Former Conservative Chancellor Nadhim Zahawi has defected to Reform today, becoming the best-known former Tory to join Nigel Farage’s Party.
The Iraqi-born politician, who has held numerous cabinet positions under four different prime ministers, was introduced by Mr Farage at a press conference in London today.
The 58-year-old was Boris Johnson’s vaccines minister during the Covid outbreak but later had to leave the government due to tax matters. He resigned as MP for Stratford-on-Avon at the last election.
In a video message announcing his departure, Mr Zahawi said Britain was ‘drinking at the last chance bar’ and ‘really needs Nigel Farage as prime minister’.
The former Conservative Chancellor added: ‘Nothing works, there is no growth, there is crime on our streets and there is an avalanche of illegal immigration that would constitute a national emergency anywhere else in the world.’
He added: ‘I decided that Nigel would be the team that would bring success to this country and that’s why I decided to join Reform UK.’
The former MP, who held numerous cabinet positions under four different prime ministers, was announced by Mr Farage at a press conference in London today.
He is the latest and most senior Tory to see more in Nigel Farage than Kemi Badenoch.
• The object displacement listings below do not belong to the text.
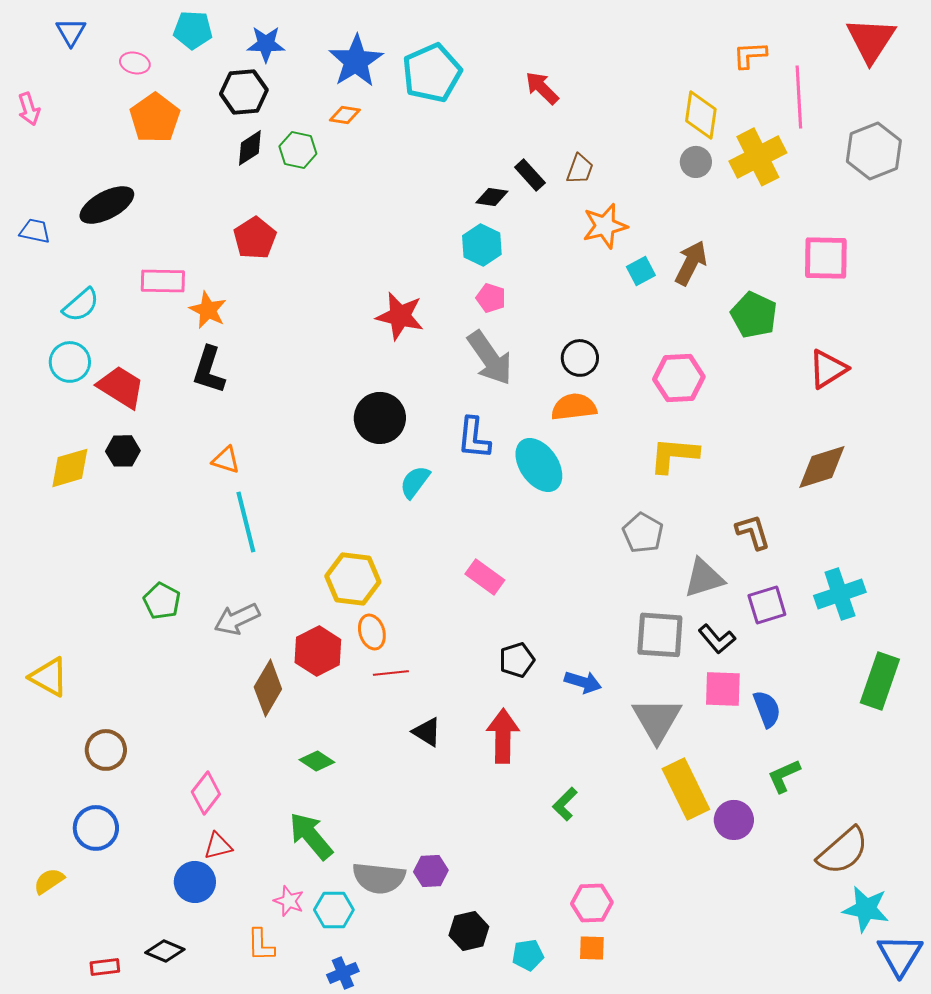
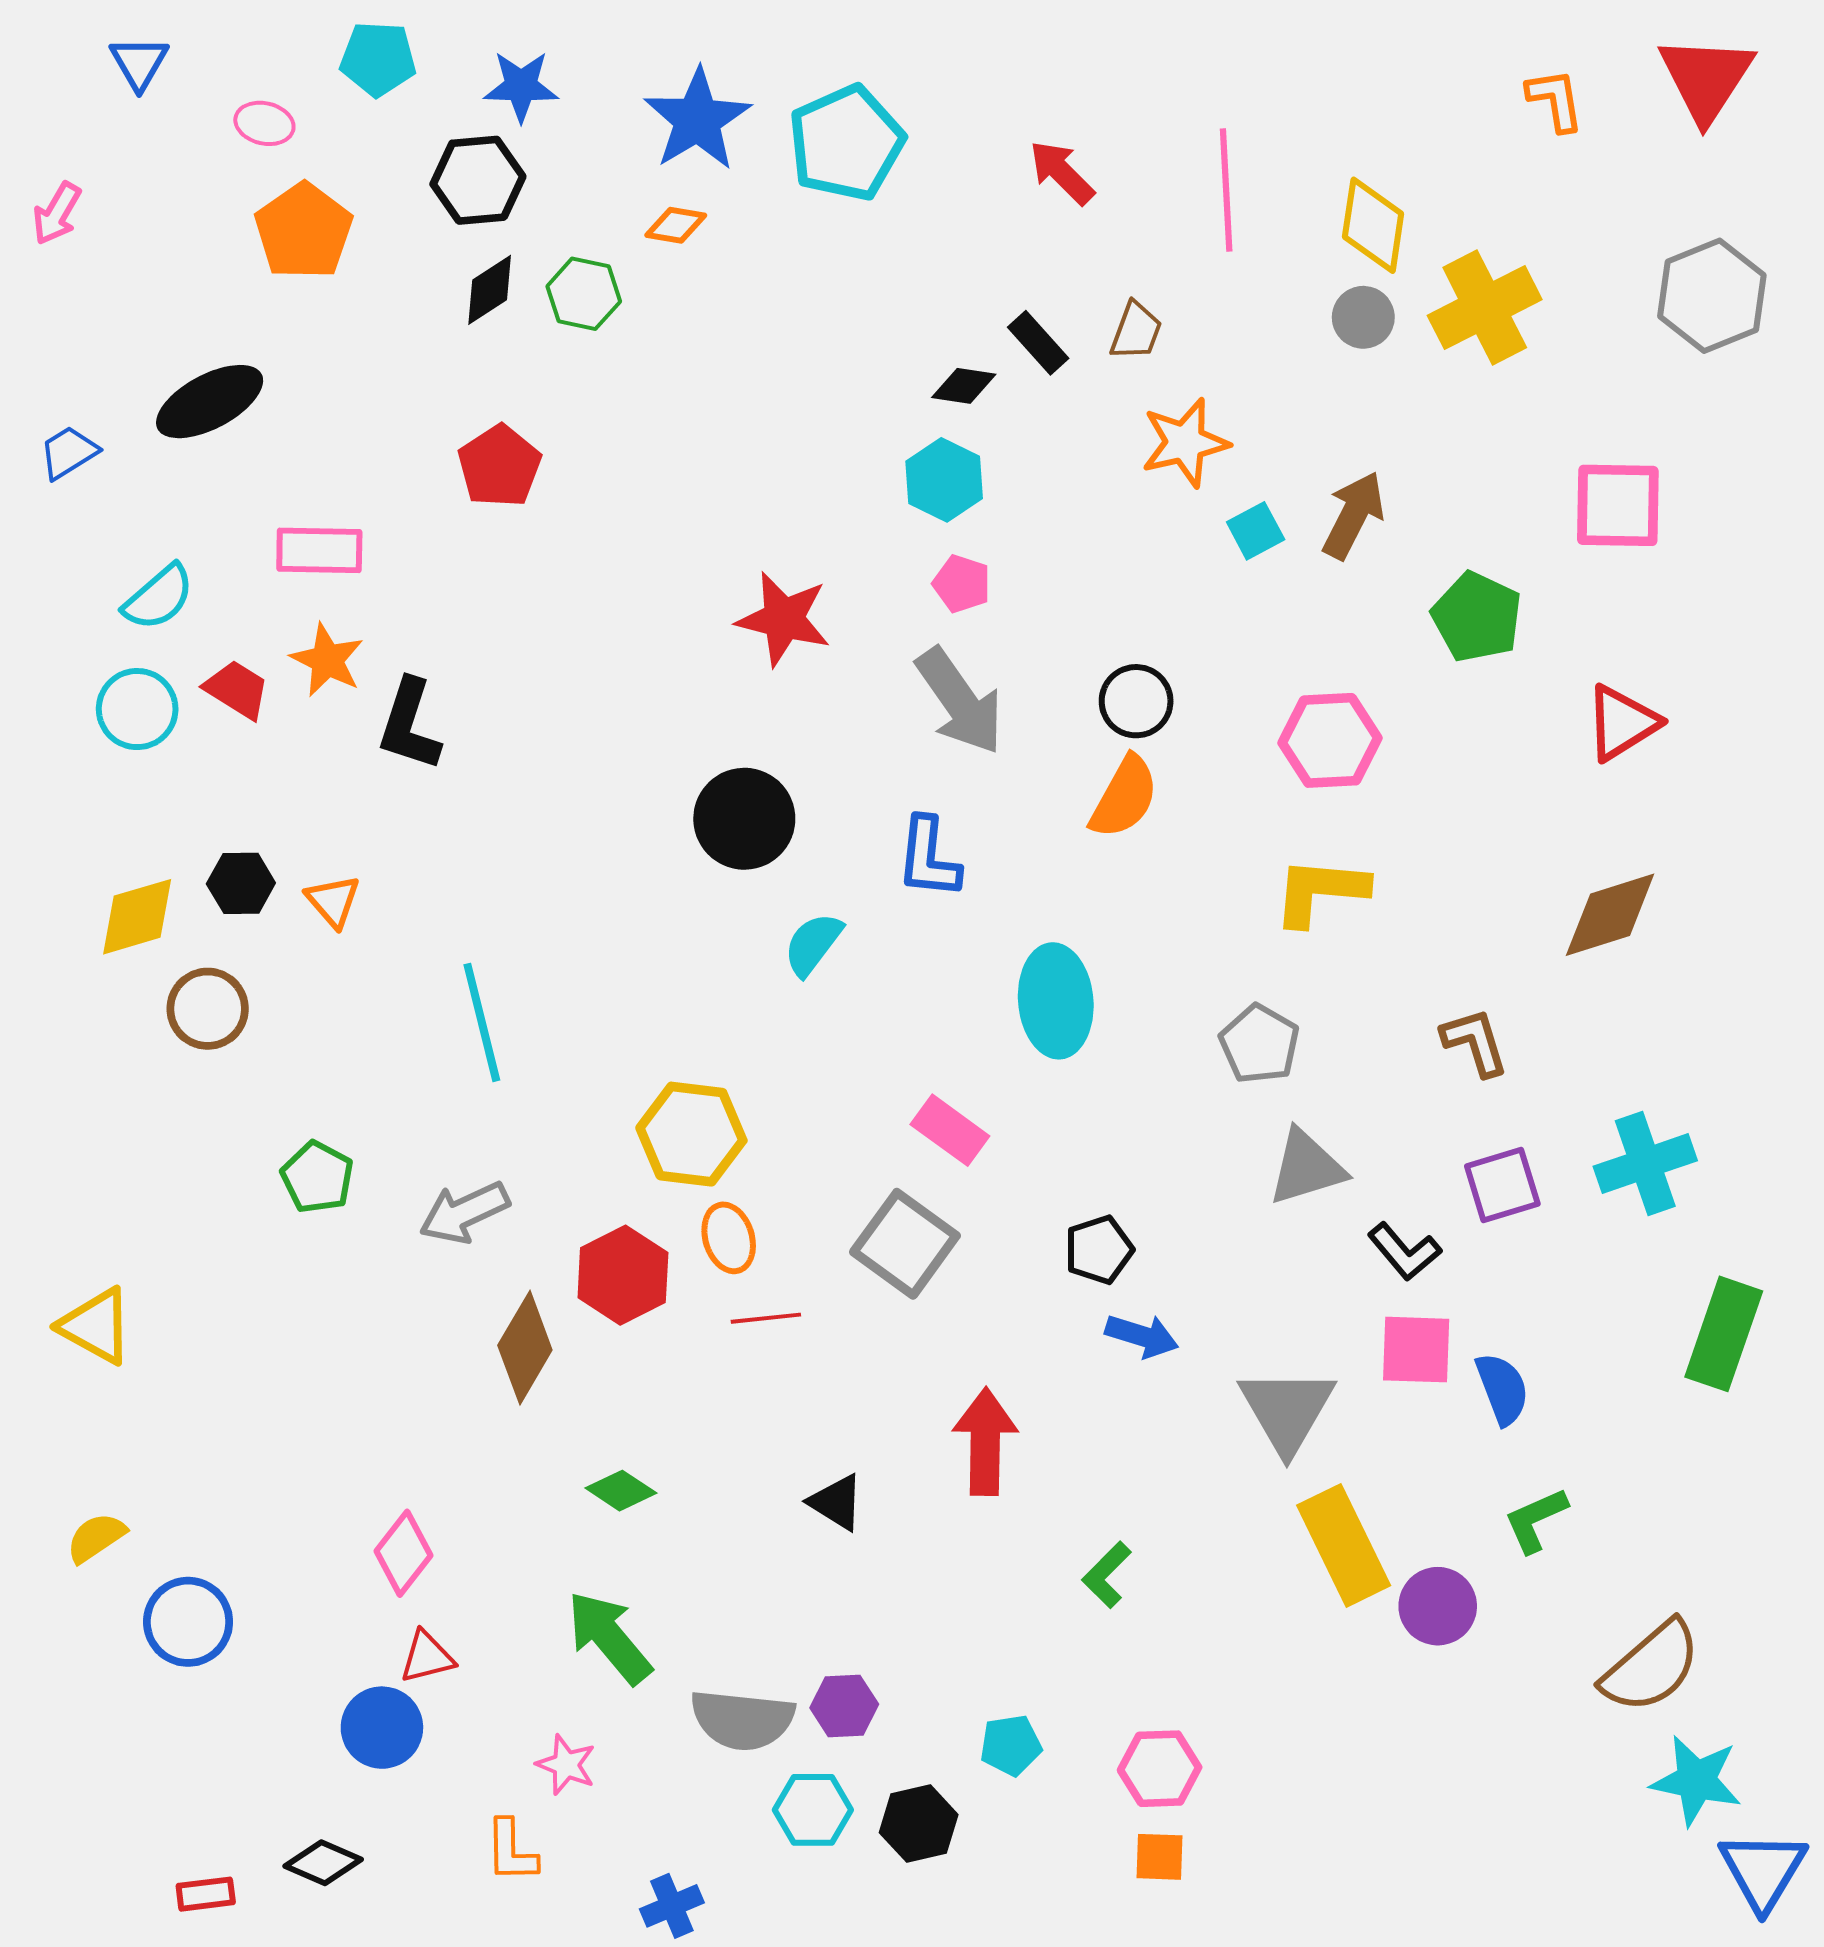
orange L-shape: (750, 55) -> (1555, 100), moved, turned 84
pink line: (799, 97) -> (1226, 190), moved
pink arrow: (29, 109) -> (57, 214), turned 48
blue trapezoid: (35, 231) -> (69, 452), turned -44
orange star: (208, 310) -> (327, 660), moved
red trapezoid: (121, 387) -> (237, 689), moved, size x0.7
orange semicircle: (574, 407) -> (1124, 797), turned 126
orange triangle: (226, 460) -> (333, 901), moved, turned 32
cyan ellipse: (539, 465) -> (1056, 1001), moved, turned 30
gray triangle: (704, 578) -> (1306, 1167), moved
gray square: (660, 635) -> (905, 1244), moved, turned 32
black pentagon: (517, 660) -> (1099, 1250), moved
black triangle: (427, 732) -> (836, 1502), moved
brown circle: (106, 750) -> (208, 1009), moved
yellow semicircle: (49, 881) -> (96, 1538), moved
cyan hexagon: (334, 910) -> (813, 1810), moved
cyan pentagon: (528, 955) -> (1011, 1745), moved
Mr Zahawi once wrote that he had no chance of joining Nigel Farage and in 2014 wrote that he was “currently joining”. ‘All my life I’m a Tory and I’ll die a Tory’.
But he trails Tory MPs such as Nadine Dorries, Danny Kruger and Andrea Jenkyn in joining Reform.
Mr Zahawi came to Britain in the 1970s as a Kurdish refugee fleeing Saddam Hussein’s brutal regime in Iraq.
He has previously described sitting at the back of a classroom in the UK when he was 11 and ‘not speaking a word of English’.
But he has built a £100 million property portfolio as well as making a fortune by starting polling company YouGov from an office in his garden shed.
His political career saw him first enter Parliament as a Tory MP in 2010 and become Chancellor just over 12 years later.
But he was sacked by Rishi Sunak as a result of a bitter row over his tax affairs.
In 2015, he attacked Mr Farage’s policies as leader of Ukip, saying ‘in Farage’s Britain people like me could be legally discriminated against because they are British but were born abroad’.
Mr Farage insisted the former Conservative big beast’s move into his party had helped dispel suggestions that Reform UK was a ‘one-man band’.
But the Conservatives said Mr Zahawi was the latest in a string of former politicians looking for the next gravy train.
A Conservative Party spokesman said: ‘Reform is fast becoming the party of old politicians looking for the next gravy train.
‘Their last recruit said he would be afraid of living in a country run by Nigel Farage’, which shows the level of loyalty to sales.
‘Reform calls for higher welfare spending and higher taxes. They are a one-man band with no plans for our country.
‘The Conservatives under Kemi Badenoch are showing that we have the plan, the capability and the team to get Britain working again.’